### THE PROBLEM
Copy out all the entries below, word for word.

*** Opening of MATERIAL FOR THE TASK ***

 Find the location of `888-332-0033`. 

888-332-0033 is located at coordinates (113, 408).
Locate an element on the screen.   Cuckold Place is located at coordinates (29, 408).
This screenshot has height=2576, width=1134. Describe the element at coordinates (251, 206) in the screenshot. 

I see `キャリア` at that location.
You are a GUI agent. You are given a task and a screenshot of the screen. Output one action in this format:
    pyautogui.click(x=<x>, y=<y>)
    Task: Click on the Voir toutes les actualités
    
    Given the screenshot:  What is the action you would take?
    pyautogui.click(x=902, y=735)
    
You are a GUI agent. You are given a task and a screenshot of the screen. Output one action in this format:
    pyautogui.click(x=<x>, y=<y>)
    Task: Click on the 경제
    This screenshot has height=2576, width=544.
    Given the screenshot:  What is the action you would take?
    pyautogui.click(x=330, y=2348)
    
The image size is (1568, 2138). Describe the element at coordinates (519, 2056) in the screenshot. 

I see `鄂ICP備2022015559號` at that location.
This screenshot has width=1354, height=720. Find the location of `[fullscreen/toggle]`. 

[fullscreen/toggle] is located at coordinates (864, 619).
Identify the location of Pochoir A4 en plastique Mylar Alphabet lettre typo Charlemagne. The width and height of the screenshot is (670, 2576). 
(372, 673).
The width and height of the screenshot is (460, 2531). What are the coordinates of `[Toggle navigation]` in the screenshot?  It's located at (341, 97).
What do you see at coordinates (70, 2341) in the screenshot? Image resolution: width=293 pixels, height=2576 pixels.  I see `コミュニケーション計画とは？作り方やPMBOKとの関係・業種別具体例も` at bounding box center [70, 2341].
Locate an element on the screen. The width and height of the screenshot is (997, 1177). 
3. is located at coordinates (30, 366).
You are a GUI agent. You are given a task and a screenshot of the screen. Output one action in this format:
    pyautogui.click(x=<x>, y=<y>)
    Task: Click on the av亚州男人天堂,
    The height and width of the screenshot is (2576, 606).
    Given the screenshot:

*** Close of MATERIAL FOR THE TASK ***

### SOLUTION TO THE PROBLEM
 Find the location of `888-332-0033`. 

888-332-0033 is located at coordinates (113, 408).
Locate an element on the screen.   Cuckold Place is located at coordinates (29, 408).
This screenshot has height=2576, width=1134. Describe the element at coordinates (251, 206) in the screenshot. 

I see `キャリア` at that location.
You are a GUI agent. You are given a task and a screenshot of the screen. Output one action in this format:
    pyautogui.click(x=<x>, y=<y>)
    Task: Click on the Voir toutes les actualités
    
    Given the screenshot:  What is the action you would take?
    pyautogui.click(x=902, y=735)
    
You are a GUI agent. You are given a task and a screenshot of the screen. Output one action in this format:
    pyautogui.click(x=<x>, y=<y>)
    Task: Click on the 경제
    This screenshot has height=2576, width=544.
    Given the screenshot:  What is the action you would take?
    pyautogui.click(x=330, y=2348)
    
The image size is (1568, 2138). Describe the element at coordinates (519, 2056) in the screenshot. 

I see `鄂ICP備2022015559號` at that location.
This screenshot has width=1354, height=720. Find the location of `[fullscreen/toggle]`. 

[fullscreen/toggle] is located at coordinates (864, 619).
Identify the location of Pochoir A4 en plastique Mylar Alphabet lettre typo Charlemagne. The width and height of the screenshot is (670, 2576). 
(372, 673).
The width and height of the screenshot is (460, 2531). What are the coordinates of `[Toggle navigation]` in the screenshot?  It's located at (341, 97).
What do you see at coordinates (70, 2341) in the screenshot? Image resolution: width=293 pixels, height=2576 pixels.  I see `コミュニケーション計画とは？作り方やPMBOKとの関係・業種別具体例も` at bounding box center [70, 2341].
Locate an element on the screen. The width and height of the screenshot is (997, 1177). 
3. is located at coordinates (30, 366).
You are a GUI agent. You are given a task and a screenshot of the screen. Output one action in this format:
    pyautogui.click(x=<x>, y=<y>)
    Task: Click on the av亚州男人天堂,
    The height and width of the screenshot is (2576, 606).
    Given the screenshot:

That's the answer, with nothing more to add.